#### SUPPLIED DATA

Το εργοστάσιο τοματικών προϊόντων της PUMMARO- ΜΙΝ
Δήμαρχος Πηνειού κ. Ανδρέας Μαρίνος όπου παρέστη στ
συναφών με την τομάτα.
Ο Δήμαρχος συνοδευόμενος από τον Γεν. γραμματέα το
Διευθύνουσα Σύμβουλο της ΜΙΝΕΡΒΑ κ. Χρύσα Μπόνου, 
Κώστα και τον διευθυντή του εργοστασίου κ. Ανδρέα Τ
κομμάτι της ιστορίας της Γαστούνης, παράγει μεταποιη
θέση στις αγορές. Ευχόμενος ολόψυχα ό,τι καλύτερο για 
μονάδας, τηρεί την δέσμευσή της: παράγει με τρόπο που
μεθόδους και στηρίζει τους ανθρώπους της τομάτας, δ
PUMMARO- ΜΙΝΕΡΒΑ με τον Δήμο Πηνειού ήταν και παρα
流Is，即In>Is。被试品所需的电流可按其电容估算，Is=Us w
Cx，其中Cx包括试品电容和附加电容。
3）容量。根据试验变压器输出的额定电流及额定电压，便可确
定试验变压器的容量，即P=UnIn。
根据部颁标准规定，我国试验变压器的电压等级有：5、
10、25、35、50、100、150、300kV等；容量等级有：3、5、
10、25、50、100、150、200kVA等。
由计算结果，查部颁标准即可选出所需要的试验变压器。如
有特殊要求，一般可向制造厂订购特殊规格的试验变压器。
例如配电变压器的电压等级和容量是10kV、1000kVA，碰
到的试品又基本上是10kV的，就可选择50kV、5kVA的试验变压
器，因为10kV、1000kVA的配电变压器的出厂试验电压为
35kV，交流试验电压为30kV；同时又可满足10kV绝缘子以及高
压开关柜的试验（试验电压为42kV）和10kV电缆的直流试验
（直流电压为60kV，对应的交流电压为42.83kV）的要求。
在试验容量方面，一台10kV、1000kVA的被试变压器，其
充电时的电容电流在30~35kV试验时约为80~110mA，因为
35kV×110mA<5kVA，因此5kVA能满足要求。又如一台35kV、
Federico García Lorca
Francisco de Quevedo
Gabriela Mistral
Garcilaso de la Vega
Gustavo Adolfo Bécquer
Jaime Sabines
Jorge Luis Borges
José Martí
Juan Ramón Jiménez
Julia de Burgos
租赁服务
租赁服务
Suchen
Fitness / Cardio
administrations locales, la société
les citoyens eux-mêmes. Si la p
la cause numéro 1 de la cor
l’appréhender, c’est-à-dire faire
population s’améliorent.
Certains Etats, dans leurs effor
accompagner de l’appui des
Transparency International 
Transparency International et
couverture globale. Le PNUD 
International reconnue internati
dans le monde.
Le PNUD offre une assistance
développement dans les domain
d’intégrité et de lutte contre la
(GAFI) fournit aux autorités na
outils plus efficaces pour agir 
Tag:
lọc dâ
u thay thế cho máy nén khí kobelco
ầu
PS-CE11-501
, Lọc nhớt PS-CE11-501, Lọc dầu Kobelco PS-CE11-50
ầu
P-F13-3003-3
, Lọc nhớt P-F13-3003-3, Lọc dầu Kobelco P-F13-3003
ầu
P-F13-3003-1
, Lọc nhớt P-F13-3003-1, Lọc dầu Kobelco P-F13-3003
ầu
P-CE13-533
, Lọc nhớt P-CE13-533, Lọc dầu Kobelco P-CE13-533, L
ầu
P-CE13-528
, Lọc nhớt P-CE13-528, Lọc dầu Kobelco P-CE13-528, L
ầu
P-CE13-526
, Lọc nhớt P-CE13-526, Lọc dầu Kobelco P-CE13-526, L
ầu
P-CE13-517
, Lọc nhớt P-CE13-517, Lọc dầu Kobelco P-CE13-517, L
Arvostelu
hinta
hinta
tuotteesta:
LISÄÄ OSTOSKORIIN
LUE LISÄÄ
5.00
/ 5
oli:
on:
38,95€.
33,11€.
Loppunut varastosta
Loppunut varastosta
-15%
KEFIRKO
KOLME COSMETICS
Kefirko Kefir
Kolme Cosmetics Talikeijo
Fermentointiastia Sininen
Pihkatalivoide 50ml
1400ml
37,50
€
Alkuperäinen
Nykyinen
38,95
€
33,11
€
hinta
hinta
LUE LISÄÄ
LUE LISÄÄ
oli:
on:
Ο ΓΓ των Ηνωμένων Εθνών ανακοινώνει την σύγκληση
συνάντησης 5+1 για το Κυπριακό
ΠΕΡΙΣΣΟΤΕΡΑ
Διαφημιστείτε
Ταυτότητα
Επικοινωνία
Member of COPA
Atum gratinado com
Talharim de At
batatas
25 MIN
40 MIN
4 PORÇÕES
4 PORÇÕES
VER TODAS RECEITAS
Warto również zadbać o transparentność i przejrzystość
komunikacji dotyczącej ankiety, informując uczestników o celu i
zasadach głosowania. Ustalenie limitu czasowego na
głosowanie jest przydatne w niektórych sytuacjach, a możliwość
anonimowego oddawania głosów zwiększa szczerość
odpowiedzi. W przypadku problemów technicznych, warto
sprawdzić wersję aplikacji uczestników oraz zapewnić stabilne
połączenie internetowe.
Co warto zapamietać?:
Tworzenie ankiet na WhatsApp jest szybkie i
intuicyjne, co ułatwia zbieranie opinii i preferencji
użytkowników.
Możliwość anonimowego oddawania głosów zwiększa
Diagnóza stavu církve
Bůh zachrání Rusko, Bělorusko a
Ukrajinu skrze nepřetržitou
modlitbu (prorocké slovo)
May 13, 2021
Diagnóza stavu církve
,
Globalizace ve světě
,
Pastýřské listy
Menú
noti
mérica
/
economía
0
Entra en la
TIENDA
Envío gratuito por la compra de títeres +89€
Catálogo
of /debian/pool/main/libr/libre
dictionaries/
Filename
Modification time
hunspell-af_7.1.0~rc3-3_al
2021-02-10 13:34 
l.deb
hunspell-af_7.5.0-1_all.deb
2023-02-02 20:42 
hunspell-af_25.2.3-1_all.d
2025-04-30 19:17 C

########

TASK STATEMENT — Repeat exactly the lines from the one containing "hunspell-af_7.5.0-1_all.deb" to the end of the records.

TASK SOLUTION —
hunspell-af_7.5.0-1_all.deb
2023-02-02 20:42 
hunspell-af_25.2.3-1_all.d
2025-04-30 19:17 C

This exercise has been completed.